Education was another one of Jackson’s greatest passions, as he excelled in the classroom. He graduated Magna Cum Laude with a degree in business education in 1956 before a successful teaching career in Nebraska, including the last 25 years at Columbus High School.
Throughout the decades, the elder Jackson was affectionately known as “coach” to hundreds of young men, including his son Scott and Robinson, as he was a skipper for Legion baseball and more.
“He was a lot of fun, but also very serious. He was disciplined and always coached with integrity,” Robinson said. “Some of the best times ever would be getting him to laugh. His cackle could light up the whole area.”
Wife of the late Jackson, Jeanette, said her husband took a lot of pride in coaching baseball at various levels.
“He always talked about respecting the game,” she said. “That was his thing.”
She said her late spouse was a baseball fanatic in so many ways, recalling how a great point of pride for him was knowing he beat the late “Billy” Martin when the two were on opposing teams in a minor league game in Louisiana in the 1950s (Jackson played one summer with the Red Sox and one summer with the Orioles). Martin would go on and become an American League Baseball standout second baseman and five-time World Series champion. He also managed several MLB teams before passing away in 1989.
After he was done playing and coaching, Jackson’s love for the game never wavered. He would watch games on TV and local ones in the stands constantly, they said.
“He still coached in the stands,” Robinson quipped, in response.

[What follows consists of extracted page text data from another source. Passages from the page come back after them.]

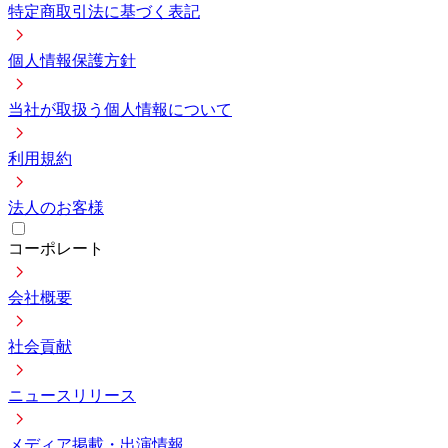
特定商取引法に基づく表記
個人情報保護方針
当社が取扱う個人情報について
利用規約
法人のお客様
コーポレート
会社概要
社会貢献
ニュースリリース
メディア掲載・出演情報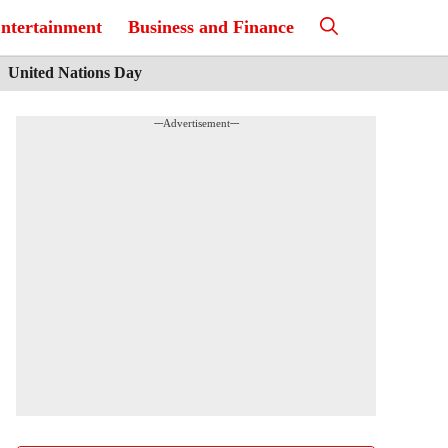
ntertainment
Business and Finance
United Nations Day
---Advertisement---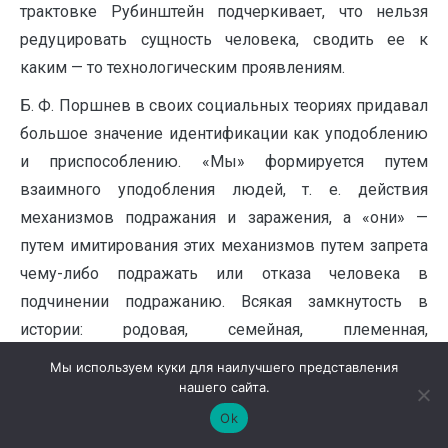
трактовке Рубинштейн подчеркивает, что нельзя
редуцировать сущность человека, сводить ее к
каким — то технологическим проявлениям.
Б. Ф. Поршнев в своих социальных теориях придавал
большое значение идентификации как уподоблению
и приспособлению. «Мы» формируется путем
взаимного уподобления людей, т. е. действия
механизмов подражания и заражения, а «они» —
путем имитирования этих механизмов путем запрета
чему-либо подражать или отказа человека в
подчинении подражанию. Всякая замкнутость в
истории: родовая, семейная, племенная,
этнокультурная, культурная конституирует себя из
Мы используем куки для наилучшего представления
«Мы – Они». Через обособление, уподобление
нашего сайта.
индивид получает возможности для развития,
Ok
самореализации и персонализации [цит. по 5].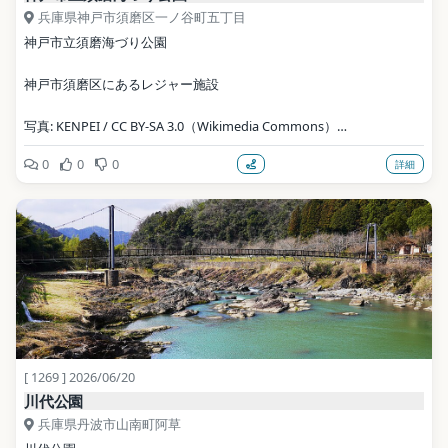
兵庫県神戸市須磨区一ノ谷町五丁目
神戸市立須磨海づり公園
神戸市須磨区にあるレジャー施設
写真: KENPEI / CC BY-SA 3.0（Wikimedia Commons）
0
0
0
詳細
地点データ: Wikidata (CC0)
[ 1269 ] 2026/06/20
川代公園
兵庫県丹波市山南町阿草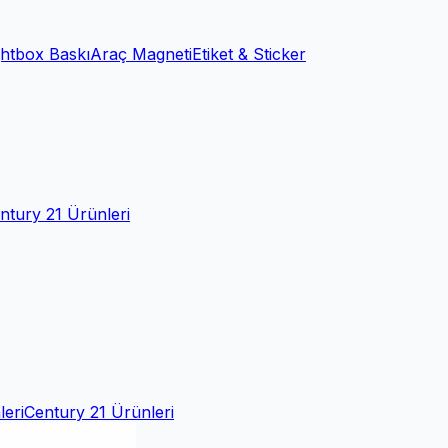
ghtbox Baskı
Araç Magneti
Etiket & Sticker
ntury 21 Ürünleri
leri
Century 21 Ürünleri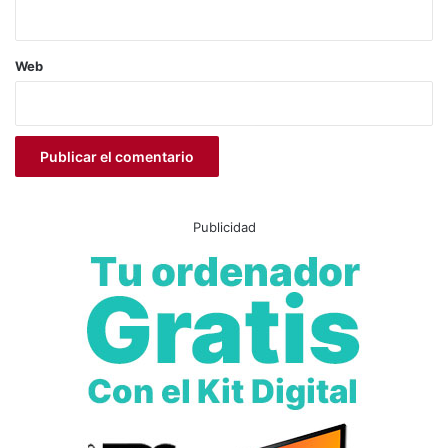
funcionalidad, la durabilidad y el uso responsable de los
recursos públicos.
Web
El
concejal de Obras e Infraestructuras, Pascual Jesús
Abad
, ha declarado que su compromiso es «
hacer las
cosas bien. Hablamos de un edificio destinado a un
servicio esencial, y era fundamental garantizar que se
construyera con la calidad que merecen tanto los agentes
como los vecinos. Aunque esto haya supuesto una
ampliación de los plazos, creemos que merece la pena
Publicidad
cuando el resultado es una infraestructura más segura,
duradera y eficiente.”
Por su parte, el
alcalde de Monforte del Cid, Juan José
Hernández
, ha añadido que actuan «
con responsabilidad,
aprendiendo de experiencias heredadas de anteriores
legislaturas, en las que el mantenimiento acabó costando
más que la propia construcción. Gestionar bien el dinero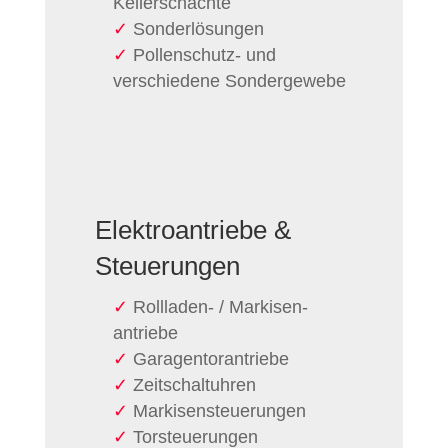
Kellerschächte
Sonder­lösungen
Pollenschutz- und
verschiedene Sonder­gewebe
Elektro­antriebe &
Steuerungen
Rollladen- / Markisen­
antriebe
Garagen­torantriebe
Zeitschalt­uhren
Markisen­steuerungen
Torsteu­erungen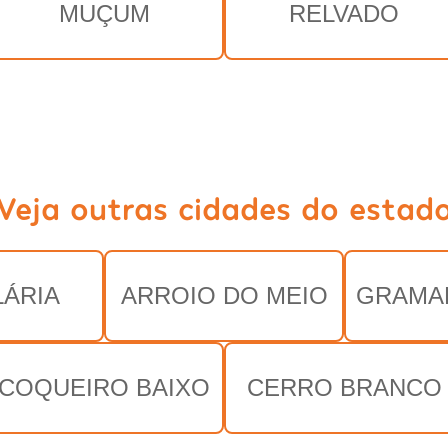
MUÇUM
RELVADO
Veja outras cidades do estad
ÁRIA
ARROIO DO MEIO
GRAMA
COQUEIRO BAIXO
CERRO BRANCO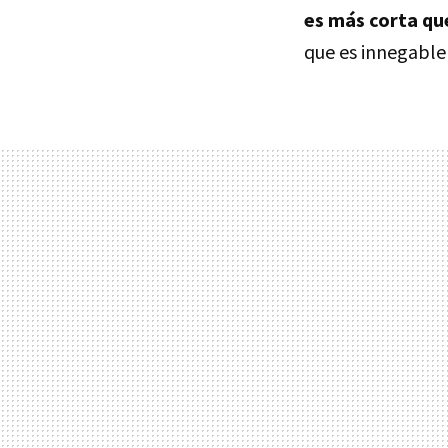
es más corta qu
que es innegable 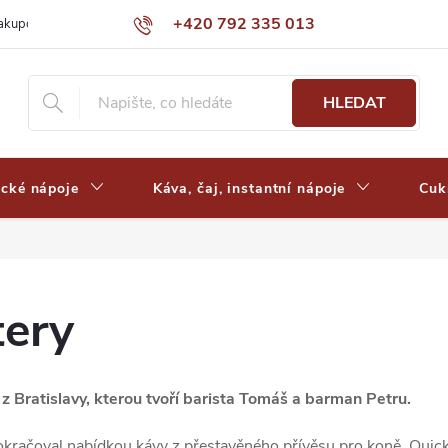
+420 792 335 013
nakupovat
Výdejní místa a ceny dopravy
Často kladené otázky
HLEDAT
ické nápoje
Káva, čaj, instantní nápoje
Cuk
tery
 z Bratislavy, kterou tvoří barista Tomáš a barman Petru.
pokračoval nabídkou kávy z přestavěného přívěsu pro koně. Qui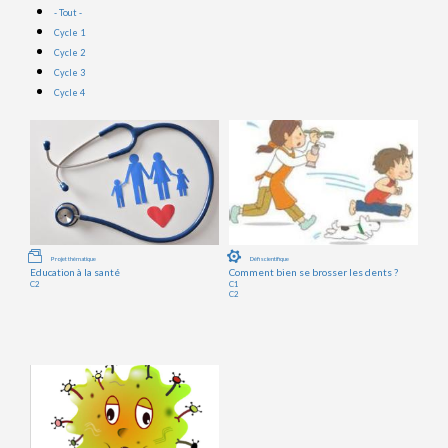
- Tout -
Cycle 1
Cycle 2
Cycle 3
Cycle 4
Projet thématique
Défi scientifique
Education à la santé
Comment bien se brosser les dents ?
C2
C1
C2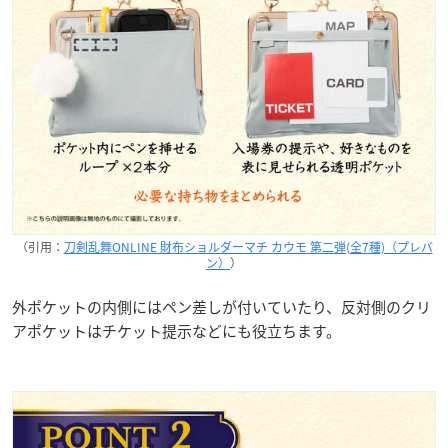
（引用：
刀剣乱舞ONLINE 財布ショルダーマチ カウモ 第二弾(全7種)（プレバ
ン）
）
外ポケットの内側にはペン差しが付いていたり、反対側のクリ
アポケットはチケット提示などにも役立ちます。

The trio had a good laugh, with his son noting his father paid attention to every aspect of the games when he watched them and wasn’t shy on letting others know.
“Umpires across the state breathed a sigh of relief when he passed away,” he said, jokingly. “He was always coaching … and helping the umpires when they needed it.”
The picture that will go on the memorial, which will be removed each year when the season ends, was inspired by an illustration the Jacksons’ late son, Travis, had done when the older Jackson was inducted into the Southwestern Oklahoma State University Athletic Hall of Fame in 2009.
The ‘Jackson’ name will be retained on the wall, but the family insists it isn’t about their late loved one. It’s a veterans’ memorial, they said, and having Jackson serve as a source of inspiration for it is more than they ever could have imagined. The memorial will pay tribute to not only veterans of the Army, Marines, Navy, Airforce, Space Force and the Coast Guard, but Jackson’s collegiate record as a left-handed pitcher and feature the phrase “Thanks Coach, we made a great team!”
His wife reiterated she knows her husband would be happy, but like him, she’s hopeful the wall will symbolize a love for America’s pastime and all U.S. veterans more than anything else.
“… My husband always said, ‘God, family and country,’ but baseball was in there,” she said, with a big smile. “I’m honestly not sure baseball wasn’t before family. But he would have been proud of this.”
Robinson said the American Legion Baseball Athletic Committee will work with Schieffer Signs and hopes to have the memorial wall make its debut by July 4th.
Original source can be found here.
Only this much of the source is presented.